In 2005, Nature Neuroscience ran a focus issue on feeding regulation and obesity, commissioning Reviews and Perspectives that examined our understanding of neural regulation of feeding. Seven years later, we're revisiting the topic in this special focus. Since 2005, the rate of obesity among adults and children has continued to climb both in the US and worldwide (http://www.cdc.gov/, http://www.who.int/). In 2005, only 3 of the 50 states in the US had obesity rates above 30%, whereas that number had risen to 12 in 2011. Although this reflects a lack of progress in combating obesity in the last 7 years, our understanding of how the brain regulates feeding behavior and energy balance has advanced substantially over this period. In this issue, we present a collection of Reviews highlighting some of the recent developments in the field.

Although obesity and metabolic syndrome are often seen as diseases of the body, the CNS is important for regulating feeding behavior and metabolism. The arcuate nucleus of the hypothalamus is recognized as the brain's command center for controlling energy balance. Along with other hypothalamic and brainstem nuclei, the neurons of the arcuate nucleus coordinate energy intake and expenditure. To maintain homeostasis, neurons in these areas must integrate information from other regions of the brain, as well as hormonal and nutrient signals from the periphery. On page 1350, Kevin Williams and Joel Elmquist discuss the role of peripheral signals in regulating energy balance and how these signals are integrated centrally. These signals include the adipose tissue–derived hormone leptin, as well as ghrelin, insulin, peptide YY, cholecystokinin and others derived from the gastrointestinal system. Neurons in the hypothalamus and brainstem contain receptors for these factors, and research is beginning to elucidate the physiological effects that these peripheral factors have on different populations of neurons throughout the brain.

Beyond the immediate excitatory or inhibitory effects of feeding-related hormones and neurotransmitters, these factors can also exert long-term effects on hypothalamic neurons. In their Review, Lori Zeltser, Randy Seeley and Matthias Tschöp discuss plasticity of the neuronal circuits regulating energy balance. In this relatively new field, research has shown that the same signals can have different effects depending on whether they are received under fed or fasted conditions. The mechanisms behind the effects of metabolic state on feeding circuits are still under intense investigation, but evidence has emerged that both short- and long-term changes in metabolic state can lead to synaptic rearrangements and changes in the excitability of neurons in the hypothalamic circuit.
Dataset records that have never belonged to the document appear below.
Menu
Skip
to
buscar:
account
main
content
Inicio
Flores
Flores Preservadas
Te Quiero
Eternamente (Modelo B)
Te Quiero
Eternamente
Many of the neurotransmitters and hormones that regulate feeding behavior were originally identified through mouse genetic studies. Two spontaneous mutations in mice that resulted in severe obesity were traced to the genes encoding the hormone leptin and its receptor. Since then, modern mouse genetics has also allowed researchers to identify specific cell populations in which leptin and other signals are required to maintain energy homeostasis. On page 1343, Giles Yeo and Lora Heisler discuss what we have learned about the brain's regulation of appetite from genetic studies. In addition to highlighting the role of mouse genetics in dissecting which neurotransmitters and hormones act in distinct cell populations to regulate feeding behavior, they also discuss more recent attempts at using human genetics to identify new molecules that may be involved in maintaining energy balance. Although Mendelian forms of severe obesity in humans do exist, they are rare. Instead, recent genome-wide association studies have attempted to find genetic variations that contribute to common obesity. Several loci have been identified, although how these variations lead to obesity will have to be the focus of future study.
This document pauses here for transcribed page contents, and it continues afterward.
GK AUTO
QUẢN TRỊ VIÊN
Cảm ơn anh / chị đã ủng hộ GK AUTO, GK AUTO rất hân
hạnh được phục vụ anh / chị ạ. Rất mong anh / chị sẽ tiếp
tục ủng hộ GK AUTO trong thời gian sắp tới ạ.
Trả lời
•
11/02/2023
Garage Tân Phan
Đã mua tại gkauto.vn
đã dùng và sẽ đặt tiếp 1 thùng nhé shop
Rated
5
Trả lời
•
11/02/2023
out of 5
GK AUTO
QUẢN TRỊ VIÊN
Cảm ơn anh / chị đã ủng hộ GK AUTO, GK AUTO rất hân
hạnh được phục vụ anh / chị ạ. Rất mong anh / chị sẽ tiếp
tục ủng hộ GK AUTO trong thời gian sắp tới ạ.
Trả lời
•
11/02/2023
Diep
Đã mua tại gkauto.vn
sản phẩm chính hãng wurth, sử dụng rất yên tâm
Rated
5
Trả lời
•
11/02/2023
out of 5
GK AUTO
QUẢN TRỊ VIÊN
Despite the central role of the hypothalamus in energy balance, another circuit has recently received much attention. The comparison between the uncontrolled intake of food and drugs has led to a spotlight on reward circuitry and its contribution to the regulation of feeding behavior. Although parallels have been drawn between obesity and addiction in recent years, Ralph DiLeone, Jane Taylor, and Marina Picciotto argue that a more nuanced interpretation of the similarities and differences between these two diseases is warranted. In their Review, they discuss both similarities and differences in the responses to food and drugs of abuse, focusing on behavioral and circuit-level responses. Although the two fields of research may mutually benefit from comparisons of the two diseases, they urge caution in thinking of obesity as a food addiction.

Although our understanding of the brain regulation of feeding and energy balance has improved substantially in recent years, this has not yet translated into new treatments or therapies to mitigate obesity. As with many fields, further research seems to reveal ever more layers of complexity in the interaction between the brain and the body regarding the regulation of energy balance. Our hope is that these Reviews will inspire further research into the mechanisms underlying the central control of feeding and energy expenditure, which may lead to more promising treatments for obesity, and that they give our readers a glimpse of some of the exciting recent research in this field.